(Source data)
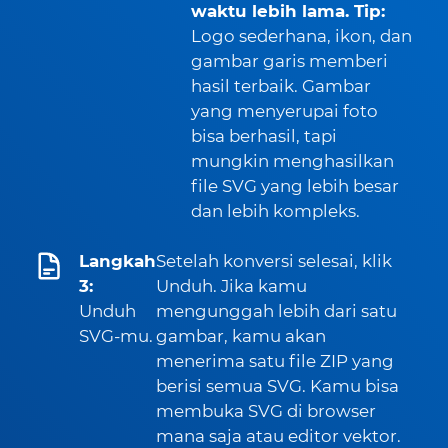
waktu lebih lama. Tip:
Logo sederhana, ikon, dan
gambar garis memberi
hasil terbaik. Gambar
yang menyerupai foto
bisa berhasil, tapi
mungkin menghasilkan
file SVG yang lebih besar
dan lebih kompleks.
Langkah
Setelah konversi selesai, klik
3:
Unduh. Jika kamu
Unduh
mengunggah lebih dari satu
SVG-mu.
gambar, kamu akan
menerima satu file ZIP yang
berisi semua SVG. Kamu bisa
membuka SVG di browser
mana saja atau editor vektor.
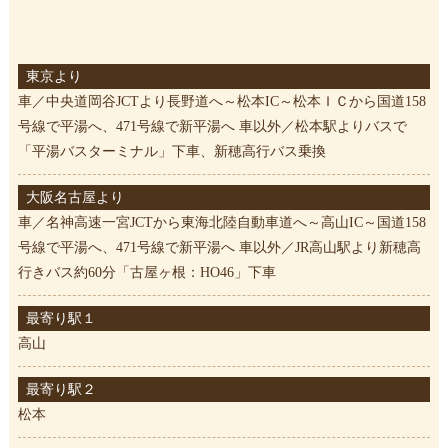
東京より
車／中央道岡谷JCTより長野道へ～松本IC～松本ＩＣから国道158
号線で平湯へ、471号線で新平湯へ 車以外／松本駅よりバスで
「平湯バスターミナル」下車、新穂高行バス乗換
大阪名古屋より
車／名神高速一宮JCTから東海北陸自動車道へ～高山IC～国道158
号線で平湯へ、471号線で新平湯へ 車以外／JR高山駅より新穂高
行きバス約60分「古屋ヶ根：HO46」下車
最寄り駅１
高山
最寄り駅２
松本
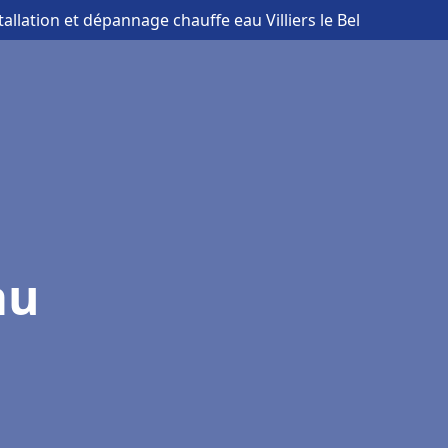
tallation et dépannage chauffe eau Villiers le Bel
au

• YOUR GOAL
Leave the pictures out and print every record exactly.

• SOLUTION TO THIS TASK
waktu lebih lama. Tip:
Logo sederhana, ikon, dan
gambar garis memberi
hasil terbaik. Gambar
yang menyerupai foto
bisa berhasil, tapi
mungkin menghasilkan
file SVG yang lebih besar
dan lebih kompleks.
Langkah
Setelah konversi selesai, klik
3:
Unduh. Jika kamu
Unduh
mengunggah lebih dari satu
SVG-mu.
gambar, kamu akan
menerima satu file ZIP yang
berisi semua SVG. Kamu bisa
membuka SVG di browser
mana saja atau editor vektor.
東京より
車／中央道岡谷JCTより長野道へ～松本IC～松本ＩＣから国道158
号線で平湯へ、471号線で新平湯へ 車以外／松本駅よりバスで
「平湯バスターミナル」下車、新穂高行バス乗換
大阪名古屋より
車／名神高速一宮JCTから東海北陸自動車道へ～高山IC～国道158
号線で平湯へ、471号線で新平湯へ 車以外／JR高山駅より新穂高
行きバス約60分「古屋ヶ根：HO46」下車
最寄り駅１
高山
最寄り駅２
松本
tallation et dépannage chauffe eau Villiers le Bel
au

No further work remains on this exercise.